(Records from a data source)
+++

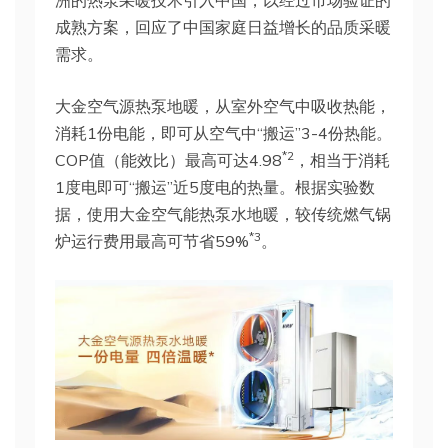
洲的热泵采暖技术引入中国，以经过市场验证的
成熟方案，回应了中国家庭日益增长的品质采暖
需求。
大金空气源热泵地暖，从室外空气中吸收热能，
消耗1份电能，即可从空气中“搬运”3-4份热能。
*2
COP值（能效比）最高可达4.98
，相当于消耗
1度电即可“搬运”近5度电的热量。根据实验数
据，使用大金空气能热泵水地暖，较传统燃气锅
*3
炉运行费用最高可节省59%
。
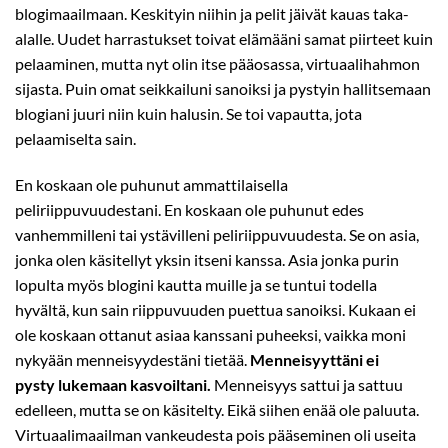
blogimaailmaan. Keskityin niihin ja pelit jäivät kauas taka-
alalle. Uudet harrastukset toivat elämääni samat piirteet kuin
pelaaminen, mutta nyt olin itse pääosassa, virtuaalihahmon
sijasta. Puin omat seikkailuni sanoiksi ja pystyin hallitsemaan
blogiani juuri niin kuin halusin. Se toi vapautta, jota
pelaamiselta sain.
En koskaan ole puhunut ammattilaisella
peliriippuvuudestani. En koskaan ole puhunut edes
vanhemmilleni tai ystävilleni peliriippuvuudesta. Se on asia,
jonka olen käsitellyt yksin itseni kanssa. Asia jonka purin
lopulta myös blogini kautta muille ja se tuntui todella
hyvältä, kun sain riippuvuuden puettua sanoiksi. Kukaan ei
ole koskaan ottanut asiaa kanssani puheeksi, vaikka moni
nykyään menneisyydestäni tietää.
Menneisyyttäni ei
pysty lukemaan kasvoiltani.
Menneisyys sattui ja sattuu
edelleen, mutta se on käsitelty. Eikä siihen enää ole paluuta.
Virtuaalimaailman vankeudesta pois pääseminen oli useita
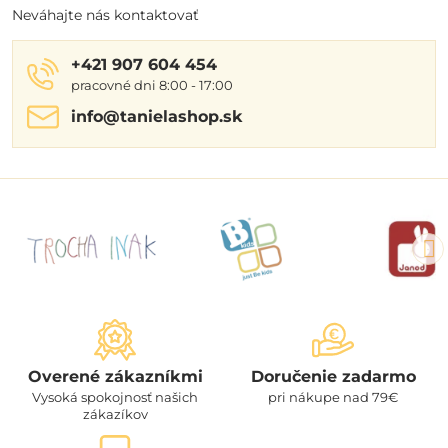
Neváhajte nás kontaktovať
+421 907 604 454
pracovné dni 8:00 - 17:00
info​@tanielashop​.sk
Overené zákazníkmi
Doručenie zadarmo
Vysoká spokojnosť našich
pri nákupe nad 79€
zákazíkov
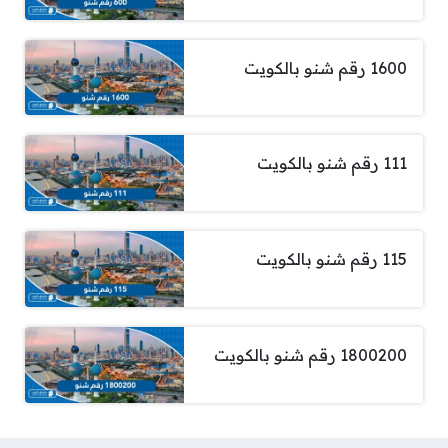
1600 رقم شنو بالكويت
111 رقم شنو بالكويت
115 رقم شنو بالكويت
1800200 رقم شنو بالكويت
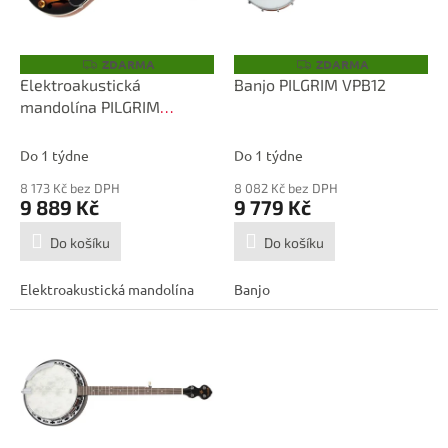
p
d
r
u
o
k
ZDARMA
ZDARMA
Z
Z
D
D
d
t
Elektroakustická
Banjo PILGRIM VPB12
A
A
u
ů
mandolína PILGRIM
R
R
M
M
k
VPMA50EAV
A
A
t
Do 1 týdne
Do 1 týdne
ů
8 173 Kč bez DPH
8 082 Kč bez DPH
9 889 Kč
9 779 Kč
Do košíku
Do košíku
Elektroakustická mandolína
Banjo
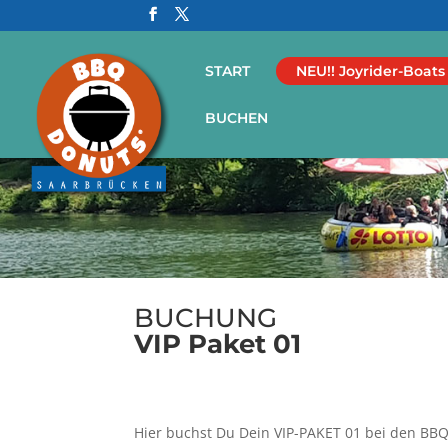
START
NEU!! Joyrider-Boats
BUCHEN
BUCHUNG
VIP Paket 01
Hier buchst Du Dein VIP-PAKET 01 bei den B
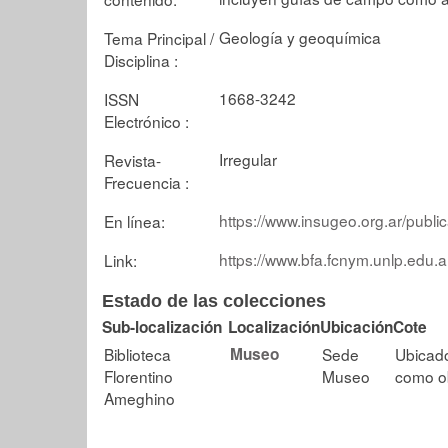
Geología y geoquímica
Tema Principal /
Disciplina :
1668-3242
ISSN
Electrónico :
Irregular
Revista-
Frecuencia :
https://www.insugeo.org.ar/publ
En línea:
https://www.bfa.fcnym.unlp.edu.a
Link:
Estado de las colecciones
Sub-localización
Localización
Ubicación
Cote
Biblioteca
Museo
Sede
Ubicad
Florentino
Museo
como o
Ameghino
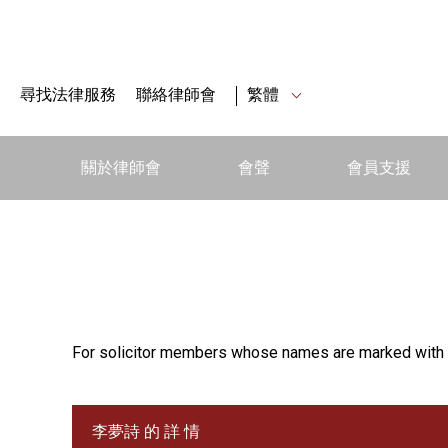
尋找法律服務
聯絡律師會
繁體
關於律師會
會聲
會員支援
For solicitor members whose names are marked with 
李夢詩 的 詳 情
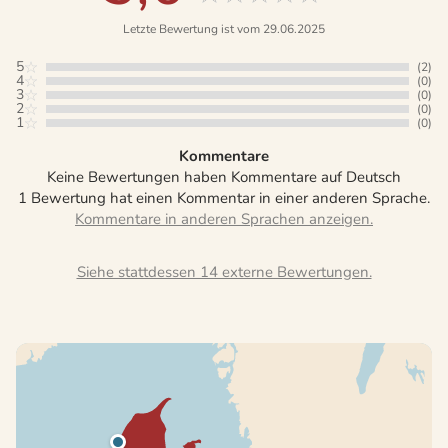
Letzte Bewertung ist vom 29.06.2025
5
(2)
4
(0)
3
(0)
2
(0)
1
(0)
Kommentare
Keine Bewertungen haben Kommentare auf Deutsch
1 Bewertung hat einen Kommentar in einer anderen Sprache.
Siehe stattdessen 14 externe Bewertungen.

+++

EXERCISE PROMPT =
Reproduce the data verbatim. Do not carry any picture into the copy.

FINISHED EXERCISE =
洲的热泵采暖技术引入中国，以经过市场验证的
成熟方案，回应了中国家庭日益增长的品质采暖
需求。
大金空气源热泵地暖，从室外空气中吸收热能，
消耗1份电能，即可从空气中“搬运”3-4份热能。
*2
COP值（能效比）最高可达4.98
，相当于消耗
1度电即可“搬运”近5度电的热量。根据实验数
据，使用大金空气能热泵水地暖，较传统燃气锅
*3
炉运行费用最高可节省59%
。
blogimaailmaan. Keskityin niihin ja pelit jäivät kauas taka-
alalle. Uudet harrastukset toivat elämääni samat piirteet kuin
pelaaminen, mutta nyt olin itse pääosassa, virtuaalihahmon
sijasta. Puin omat seikkailuni sanoiksi ja pystyin hallitsemaan
blogiani juuri niin kuin halusin. Se toi vapautta, jota
pelaamiselta sain.
En koskaan ole puhunut ammattilaisella
peliriippuvuudestani. En koskaan ole puhunut edes
vanhemmilleni tai ystävilleni peliriippuvuudesta. Se on asia,
jonka olen käsitellyt yksin itseni kanssa. Asia jonka purin
lopulta myös blogini kautta muille ja se tuntui todella
hyvältä, kun sain riippuvuuden puettua sanoiksi. Kukaan ei
ole koskaan ottanut asiaa kanssani puheeksi, vaikka moni
nykyään menneisyydestäni tietää.
Menneisyyttäni ei
pysty lukemaan kasvoiltani.
Menneisyys sattui ja sattuu
edelleen, mutta se on käsitelty. Eikä siihen enää ole paluuta.
Virtuaalimaailman vankeudesta pois pääseminen oli useita
Neváhajte nás kontaktovať
+421 907 604 454
pracovné dni 8:00 - 17:00
info​@tanielashop​.sk
Overené zákazníkmi
Doručenie zadarmo
Vysoká spokojnosť našich
pri nákupe nad 79€
zákazíkov
1600 رقم شنو بالكويت
111 رقم شنو بالكويت
115 رقم شنو بالكويت
1800200 رقم شنو بالكويت
p
d
r
u
o
k
ZDARMA
ZDARMA
Z
Z
D
D
d
t
Elektroakustická
Banjo PILGRIM VPB12
A
A
u
ů
mandolína PILGRIM
R
R
M
M
k
VPMA50EAV
A
A
t
Do 1 týdne
Do 1 týdne
ů
8 173 Kč bez DPH
8 082 Kč bez DPH
9 889 Kč
9 779 Kč
Do košíku
Do košíku
Elektroakustická mandolína
Banjo
START
NEU!! Joyrider-Boats
BUCHEN
BUCHUNG
VIP Paket 01
Hier buchst Du Dein VIP-PAKET 01 bei den B
Geología y geoquímica
Tema Principal /
Disciplina :
1668-3242
ISSN
Electrónico :
Irregular
Revista-
Frecuencia :
https://www.insugeo.org.ar/publ
En línea:
https://www.bfa.fcnym.unlp.edu.a
Link:
Estado de las colecciones
Sub-localización
Localización
Ubicación
Cote
Biblioteca
Museo
Sede
Ubicad
Florentino
Museo
como o
Ameghino
尋找法律服務
聯絡律師會
繁體
關於律師會
會聲
會員支援
For solicitor members whose names are marked with 
李夢詩 的 詳 情
Letzte Bewertung ist vom 29.06.2025
5
(2)
4
(0)
3
(0)
2
(0)
1
(0)
Kommentare
Keine Bewertungen haben Kommentare auf Deutsch
1 Bewertung hat einen Kommentar in einer anderen Sprache.
Siehe stattdessen 14 externe Bewertungen.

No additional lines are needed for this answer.